Automatic and accurate estimation of disease severity is essential for food security, disease management, and yield loss prediction. Deep learning, the latest breakthrough in computer vision, is promising for fine-grained disease severity classification, as the method avoids the labor-intensive feature engineering and threshold-based segmentation. Using the apple black rot images in the PlantVillage dataset, which are further annotated by botanists with four severity stages as ground truth, a series of deep convolutional neural networks are trained to diagnose the severity of the disease. The performances of shallow networks trained from scratch and deep models fine-tuned by transfer learning are evaluated systemically in this paper. The best model is the deep VGG16 model trained with transfer learning, which yields an overall accuracy of 90.4% on the hold-out test set. The proposed deep learning model may have great potential in disease control for modern agriculture.

1. Introduction

The plant diseases are a major thread to losses of modern agricultural production. Plant disease severity is an important parameter to measure disease level and thus can be used to predict yield and recommend treatment. The rapid, accurate diagnosis of disease severity will help to reduce yield losses [1]. Traditionally, plant disease severity is scored with visual inspection of plant tissue by trained experts. The expensive cost and low efficiency of human disease assessment hinder the rapid development of modern agriculture [2]. With the population of digital cameras and the advances in computer vision, the automated disease diagnosis models are highly demanded by precision agriculture, high-throughput plant phenotype, smart green house, and so forth.

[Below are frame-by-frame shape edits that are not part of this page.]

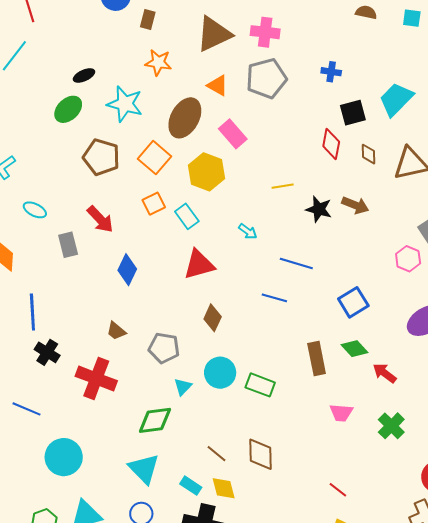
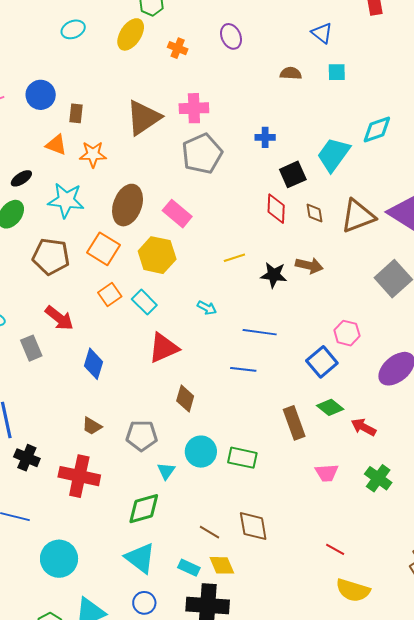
orange triangle: (218, 85) -> (56, 145), moved
pink hexagon: (408, 259) -> (347, 333), moved

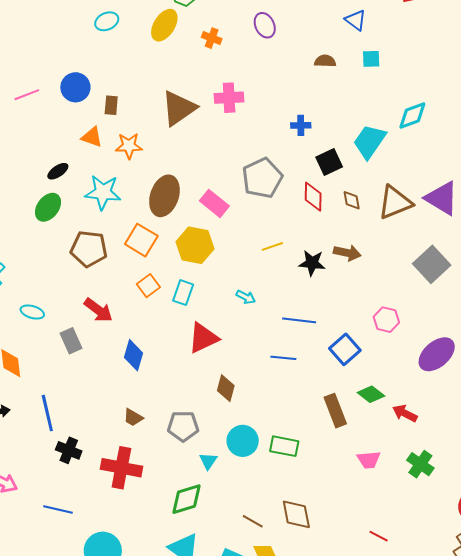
gray pentagon: (202, 154) -> (262, 178), moved
cyan rectangle: (144, 302) -> (183, 293), turned 65
blue square: (322, 362) -> (345, 349), moved

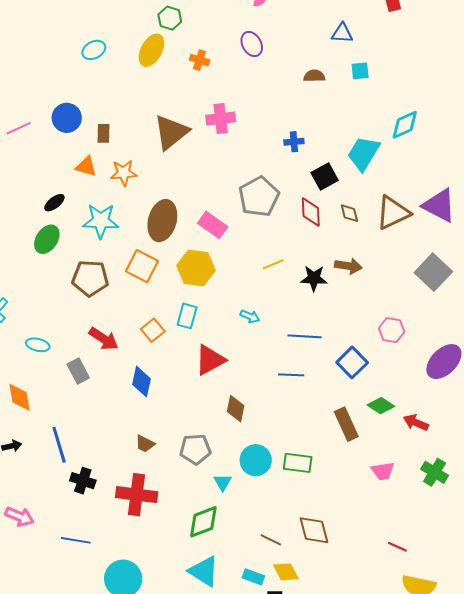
blue triangle: (356, 20) -> (342, 33), turned -30
orange square: (148, 286) -> (153, 330), moved

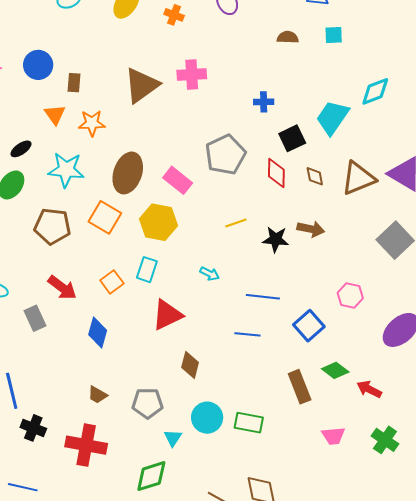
orange triangle: (86, 166) -> (55, 115), turned 35

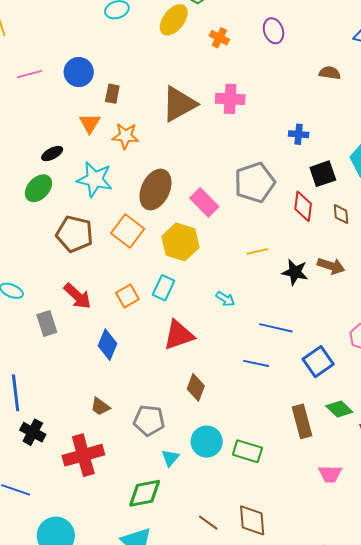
red cross: (86, 445) -> (83, 455), turned -33

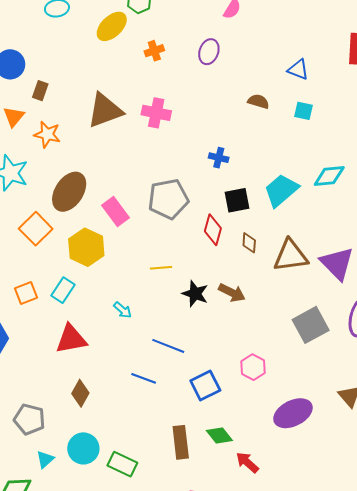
purple ellipse: (274, 31) -> (209, 52), turned 30
orange cross: (219, 38) -> (154, 51), turned 36

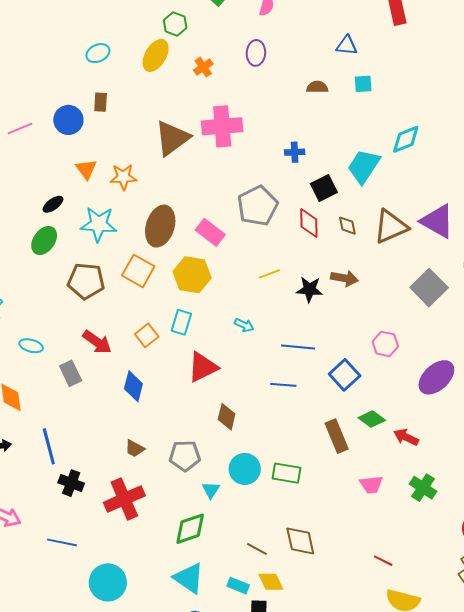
brown rectangle: (40, 91) -> (101, 102), moved
pink cross: (156, 113) -> (222, 126), size x1.4

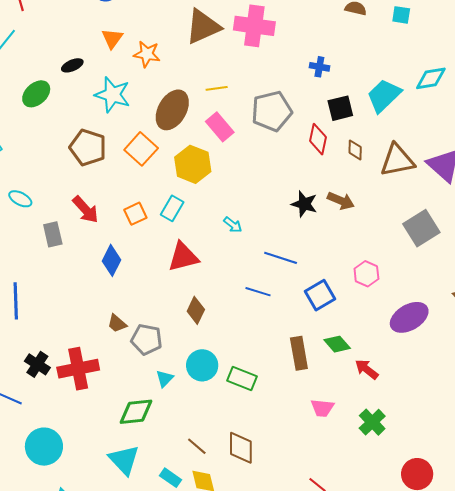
green ellipse: (44, 241) -> (36, 94), moved
yellow line: (269, 274) -> (217, 88), moved
brown trapezoid: (135, 448) -> (117, 323), moved
black cross: (71, 483) -> (37, 364), moved

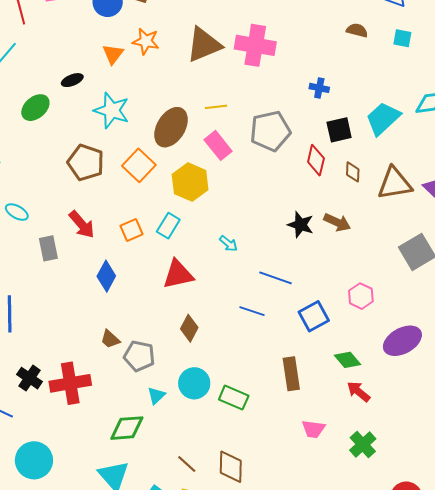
orange star: (147, 54) -> (146, 41), moved
green diamond: (337, 344) -> (348, 360), moved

Inspired by the deep learning breakthrough in image-based plant disease recognition, this work proposes deep learning models for image-based automatic diagnosis of plant disease severity. We further annotate the apple healthy and black rot images in the public PlantVillage dataset [3] with severity labels. To explore the best network architecture and training mechanism, we train shallow networks of different depth from scratch and fine-tune the pretrained state-of-the-art deep networks. The models’ capabilities of correctly predicting the disease severity stage are compared. The best model achieves an accuracy of 90.4% on the hold-out test set. Our results are a first step towards the automatic plant disease severity diagnosis.

An overview of the rest of the paper is as follows: Section 2 reviews the literature in this area, Section 3 presents the deep learning proposal, Section 4 describes the methodology, Section 5 presents achieved results and related discussions, and, finally, Section 6 holds our conclusions.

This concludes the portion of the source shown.